Start of Block
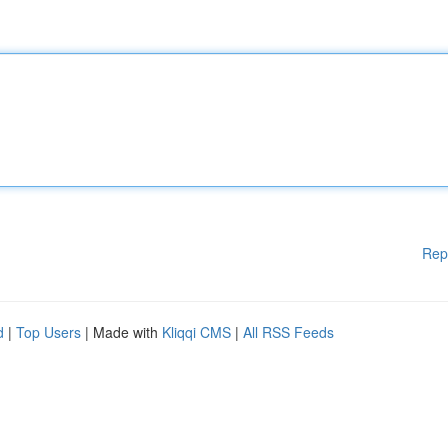
Rep
d
|
Top Users
| Made with
Kliqqi CMS
|
All RSS Feeds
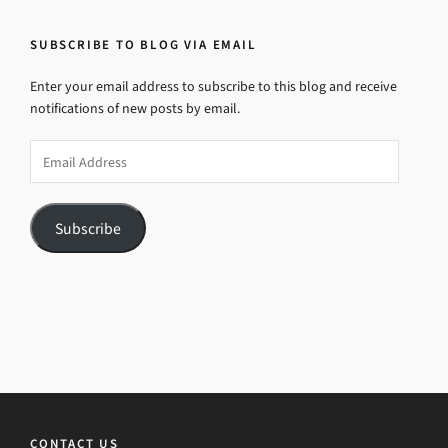
SUBSCRIBE TO BLOG VIA EMAIL
Enter your email address to subscribe to this blog and receive
notifications of new posts by email.
Email
Address
Subscribe
CONTACT US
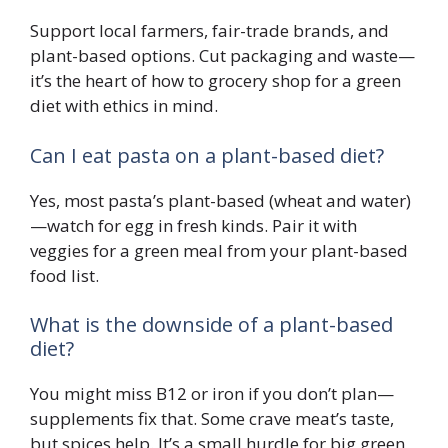
Support local farmers, fair-trade brands, and
plant-based options. Cut packaging and waste—
it’s the heart of how to grocery shop for a green
diet with ethics in mind.
Can I eat pasta on a plant-based diet?
Yes, most pasta’s plant-based (wheat and water)
—watch for egg in fresh kinds. Pair it with
veggies for a green meal from your plant-based
food list.
What is the downside of a plant-based
diet?
You might miss B12 or iron if you don’t plan—
supplements fix that. Some crave meat’s taste,
but spices help. It’s a small hurdle for big green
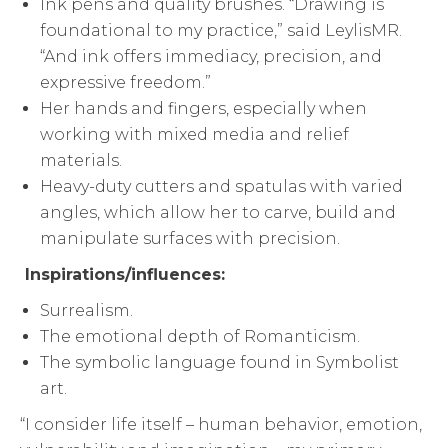
Ink pens and quality brushes. “Drawing is
foundational to my practice,” said LeylisMR.
“And ink offers immediacy, precision, and
expressive freedom.”
Her hands and fingers, especially when
working with mixed media and relief
materials.
Heavy-duty cutters and spatulas with varied
angles, which allow her to carve, build and
manipulate surfaces with precision.
Inspirations/influences:
Surrealism.
The emotional depth of Romanticism.
The symbolic language found in Symbolist
art.
“I consider life itself – human behavior, emotion,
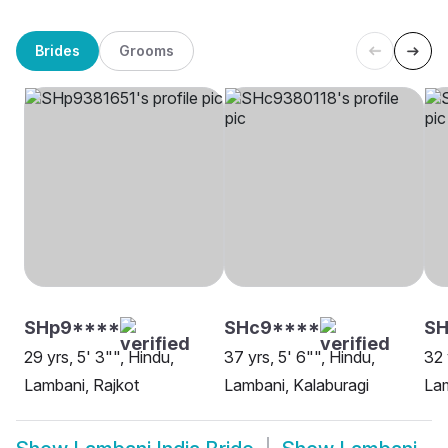
Brides
Grooms
SHp9****
SHc9****
SH
29 yrs, 5' 3"", Hindu,
37 yrs, 5' 6"", Hindu,
32 
Lambani, Rajkot
Lambani, Kalaburagi
Lam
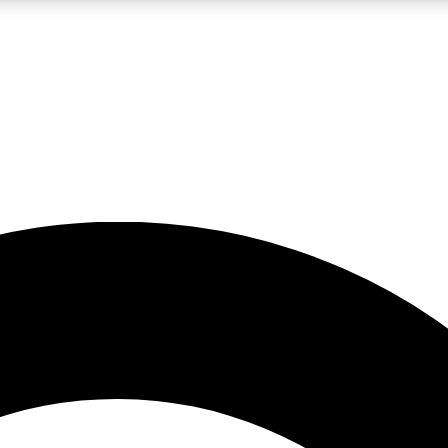
5
24/7
10.5K+
PREMIUM BENEFITS
ACCESS AVAILABLE
ACTIVE MEMBERS
A Content
presales and features from the GW archive
d Newsletters
s, lessons and gear highlights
End of Block
- **Your assignment**: Please repeat every line of the material above exactly and without its pictures.

- **Finished task**:
Rep
d
|
Top Users
| Made with
Kliqqi CMS
|
All RSS Feeds
SUBSCRIBE TO BLOG VIA EMAIL
Enter your email address to subscribe to this blog and receive
notifications of new posts by email.
Email
Address
Subscribe
CONTACT US
Support local farmers, fair-trade brands, and
plant-based options. Cut packaging and waste—
it’s the heart of how to grocery shop for a green
diet with ethics in mind.
Can I eat pasta on a plant-based diet?
Yes, most pasta’s plant-based (wheat and water)
—watch for egg in fresh kinds. Pair it with
veggies for a green meal from your plant-based
food list.
What is the downside of a plant-based
diet?
You might miss B12 or iron if you don’t plan—
supplements fix that. Some crave meat’s taste,
but spices help. It’s a small hurdle for big green
Ink pens and quality brushes. “Drawing is
foundational to my practice,” said LeylisMR.
“And ink offers immediacy, precision, and
expressive freedom.”
Her hands and fingers, especially when
working with mixed media and relief
materials.
Heavy-duty cutters and spatulas with varied
angles, which allow her to carve, build and
manipulate surfaces with precision.
Inspirations/influences:
Surrealism.
The emotional depth of Romanticism.
The symbolic language found in Symbolist
art.
“I consider life itself – human behavior, emotion,
Brides
Grooms
SHp9****
SHc9****
SH
29 yrs, 5' 3"", Hindu,
37 yrs, 5' 6"", Hindu,
32 
Lambani, Rajkot
Lambani, Kalaburagi
Lam
5
24/7
10.5K+
PREMIUM BENEFITS
ACCESS AVAILABLE
ACTIVE MEMBERS
A Content
presales and features from the GW archive
d Newsletters
s, lessons and gear highlights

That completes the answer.